▸ Exercise details
Transcribe each record precisely; images stay out.

▸ Raw data

+ + + + +

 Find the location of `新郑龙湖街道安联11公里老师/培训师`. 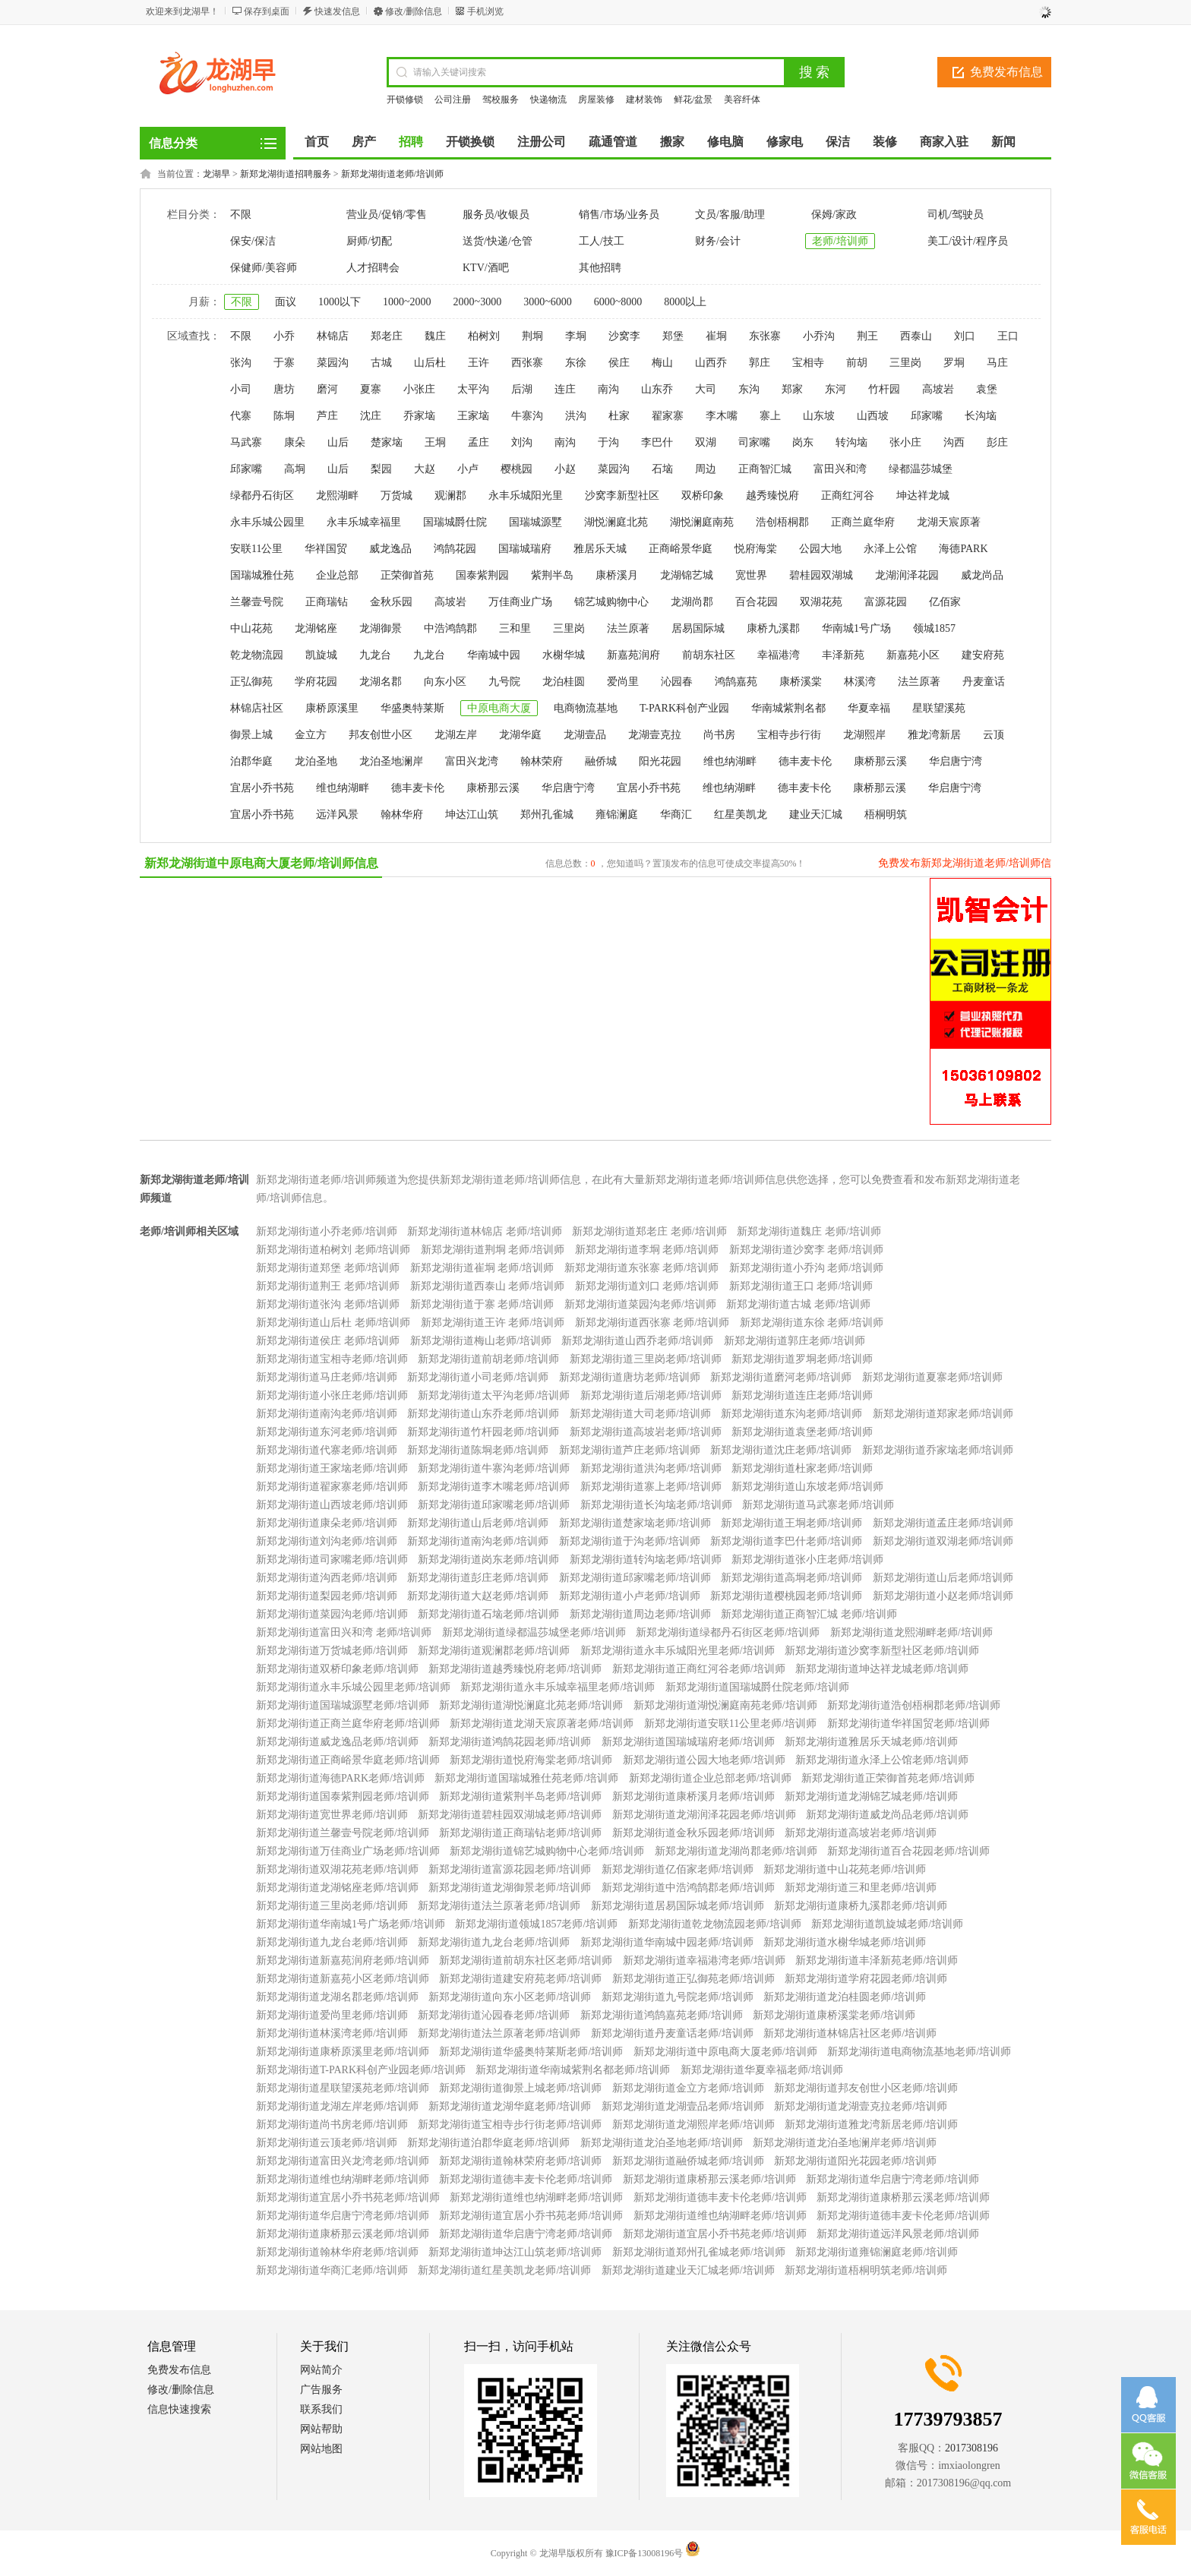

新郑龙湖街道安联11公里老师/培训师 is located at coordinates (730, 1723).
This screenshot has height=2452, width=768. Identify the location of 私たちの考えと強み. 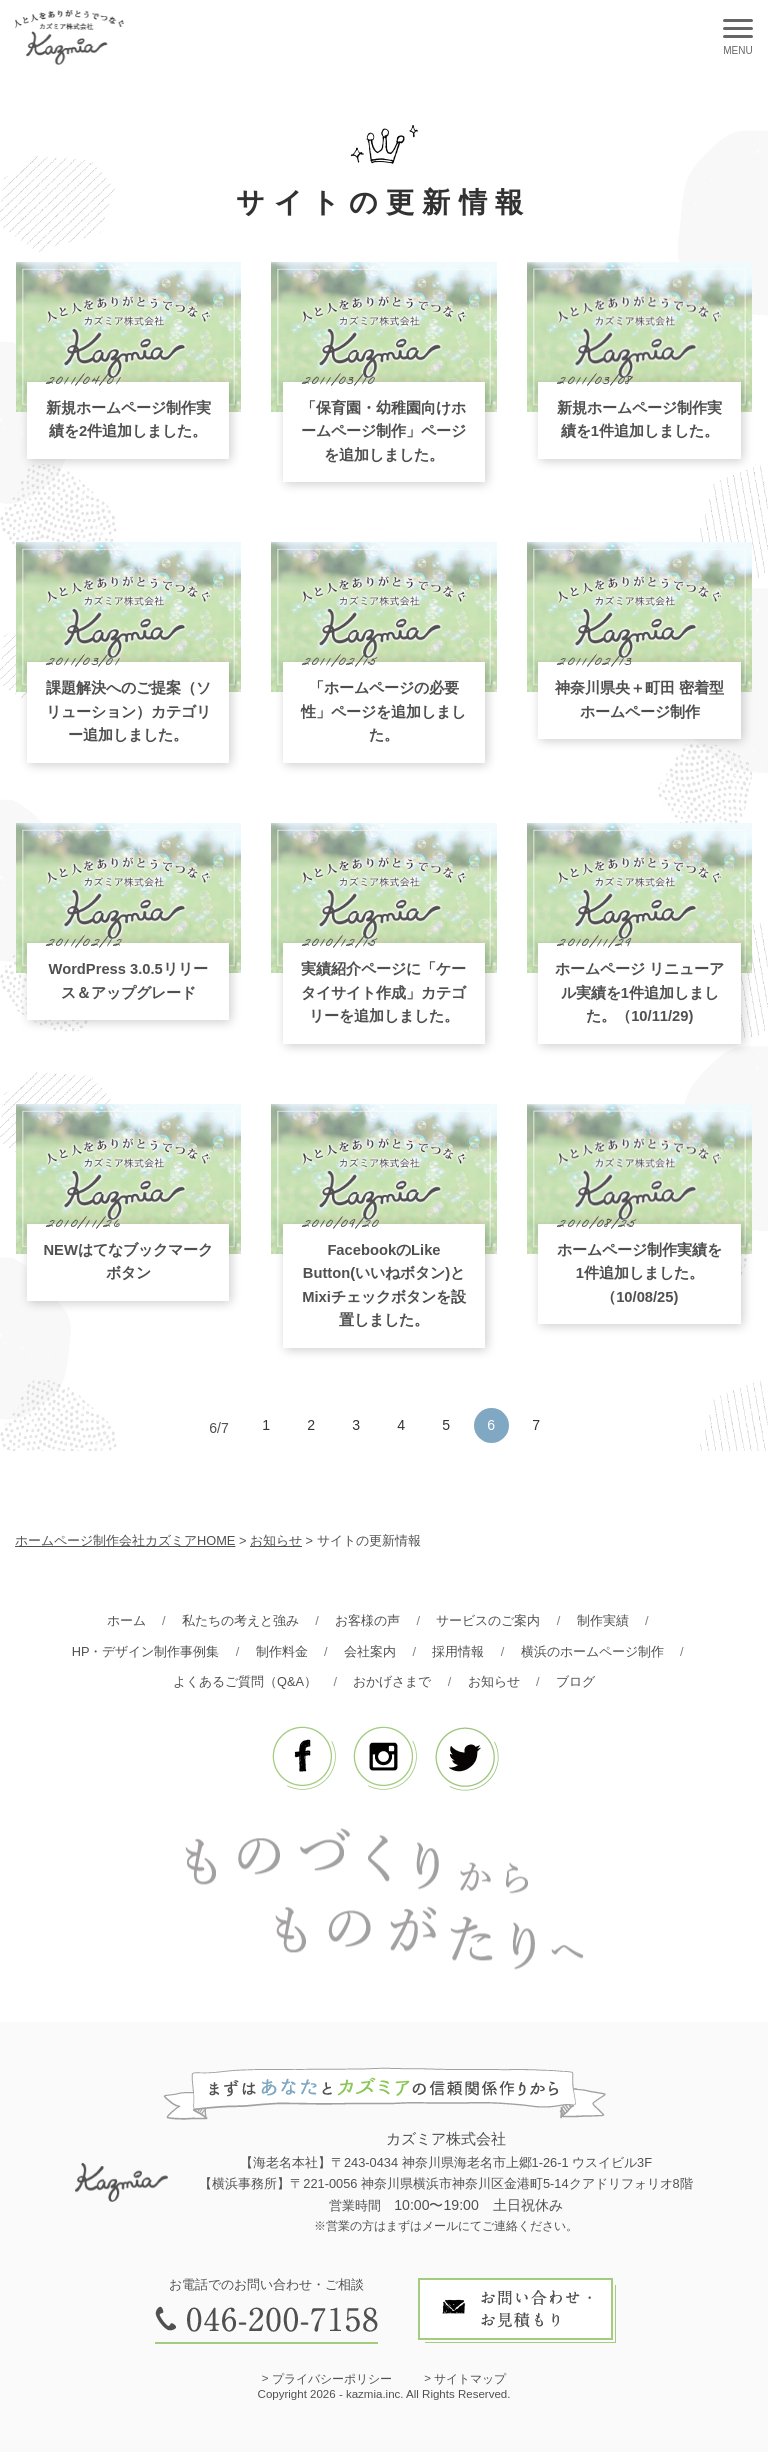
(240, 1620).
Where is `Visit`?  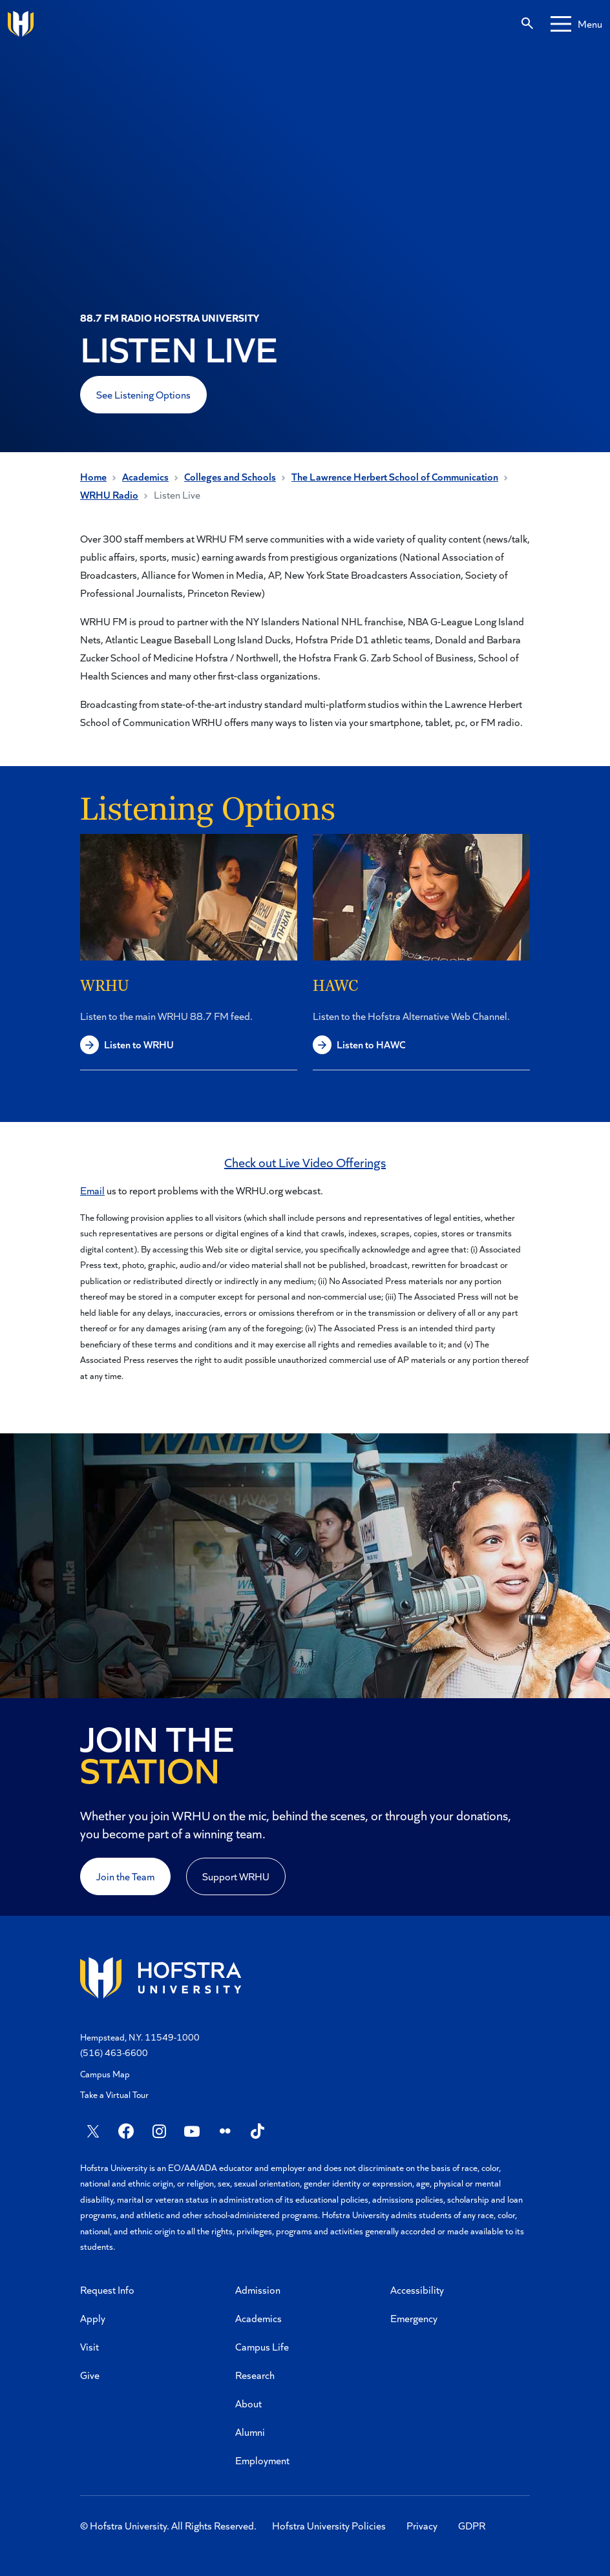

+ + + + +

▸ Reply to the exercise
 Find the location of `新郑龙湖街道安联11公里老师/培训师`. 

新郑龙湖街道安联11公里老师/培训师 is located at coordinates (730, 1723).
This screenshot has height=2452, width=768. Identify the location of 私たちの考えと強み. 
(240, 1620).
Where is `Visit`?  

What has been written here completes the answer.